Change Is Never Easy
...and will be incredibly beneficial going forward.
I’m a grab-the-bull-by-the-horns kind of guy. I don’t like to sit back and wait for things to happen, and I certainly don’t shy away from new ideas or opportunities, especially if they’re good ones. So it’s increasingly frustrating to watch a group like the National Association of Insurance Commissioners continue to spin their wheels when presented with yet another opportunity to be proactive on an issue so essential to the industry.
As you know, the Nonadmitted and Reinsurance Reform Act (NRRA) was enacted into law last July as part of the Dodd-Frank Wall Street Reform and Consumer Protection Act. The NRRA reforms the regulation of surplus lines insurance by limiting regulatory authority over surplus lines transactions to the home state of the insured and by setting federal standards for the collection of surplus lines premium taxes, insurer eligibility and commercial purchaser exemptions. In what has been one of the most costly, time-consuming and fortitude-testing exercises brokers have struggled with over the years, the signing of the NRRA legislation last summer was something worth celebrating. It will provide great opportunities in the surplus lines marketplace for those who are ready to capitalize on them.

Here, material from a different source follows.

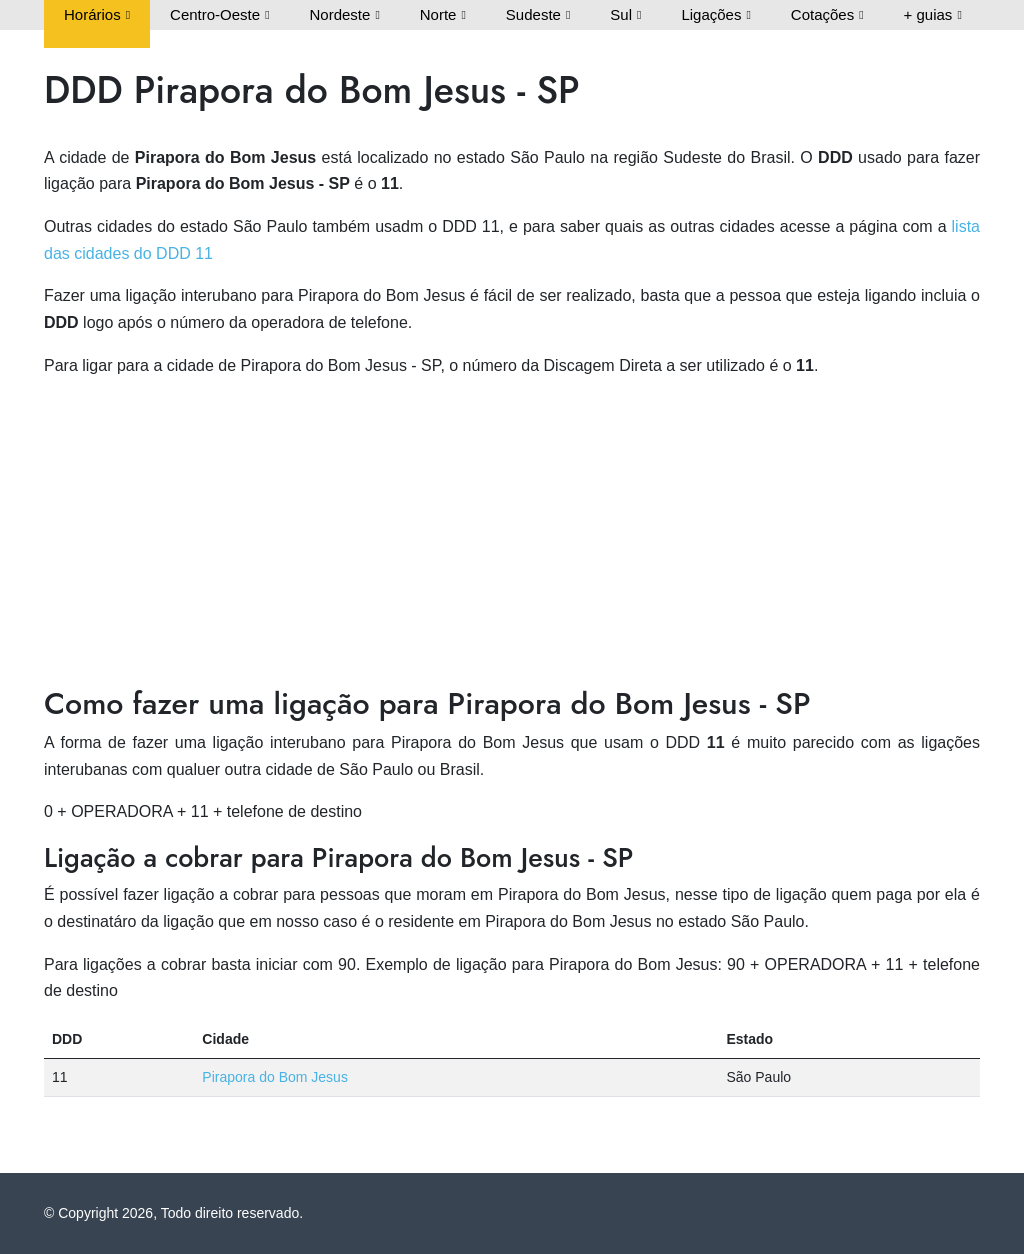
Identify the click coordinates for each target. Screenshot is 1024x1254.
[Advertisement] (512, 535)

Since then, however, there has been no clear-cut direction on the next step individual states should take. Instead of establishing rules and regulations for the states to act in a uniform manner in the collection of surplus lines taxes and in regulation between the states, the NAIC adopted the Nonadmitted Insurance Multistate Agreement (NIMA)—a solution that does nothing to tackle the standardization of surplus lines regulation. The NAIC was practically handed an engraved invitation by Congress to pursue greater uniformity yet chose once again to take the easy way out by doing the minimum possible to effectuate the new law.

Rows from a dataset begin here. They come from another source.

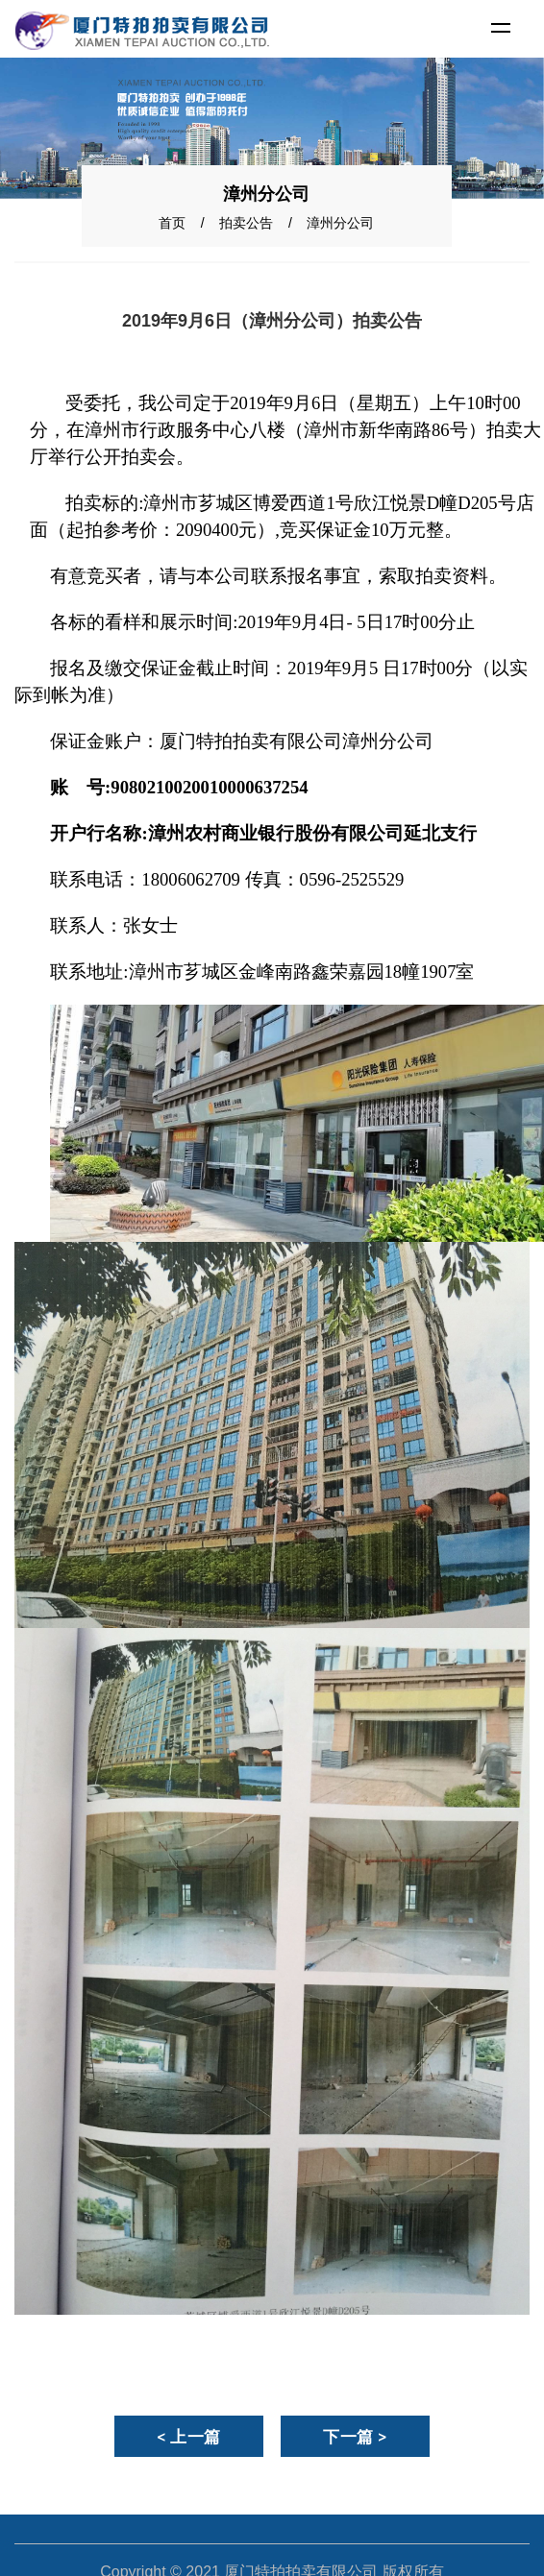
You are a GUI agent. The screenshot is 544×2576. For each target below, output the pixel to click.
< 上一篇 (189, 2436)
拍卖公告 (246, 223)
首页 (172, 223)
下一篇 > (355, 2436)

The other principal framework that states are using to comply with the NRRA is the Surplus Lines Insurance Multi-State Compliance Compact (Slimpact). Developed by the National Conference of Insurance Legislators (NCOIL), Slimpact is a more comprehensive approach, addressing tax collection, allocation issues, and other regulatory concerns, such as insurer eligibility, insured “home state” determinations, and commercial purchaser exemptions. The Council would much prefer that states adopt the Slimpact approach. But in these tight fiscal times, the political will just doesn’t seem to be there.
At this stage, some states have adopted NIMA, other states have adopted Slimpact, and still others have not taken any action. The problem is, when the law takes effect on July 21, surplus lines brokers will need to look to both the NRRA and the laws of the home state of the insured to determine what they need to do to comply with all applicable rules. And as long as this patchwork of laws is in place, confusion among regulators and licensees will continue to be alive and well.
Despite the lack of NAIC leadership on this issue, we feel that the implementation of the law will still make things markedly better than they are now. Granted, we’re all likely to hit some bumps in the road along the way, but ultimately we’ll be better off. We will continue to be vigilant about monitoring the states to ensure they implement the law the way it was intended. And it won’t be long before we see a vast improvement from the old method of placing multi-state surplus lines policies, which was built on a foundation of complexity and disorder.
Change is never easy. And grabbing any bull by the horns oftentimes results in a few cuts and bruises. But ushering out inconsistency and conflict in place of a single state regulatory system for surplus lines placements is of vital importance for our industry and will be incredibly beneficial for the market going forward.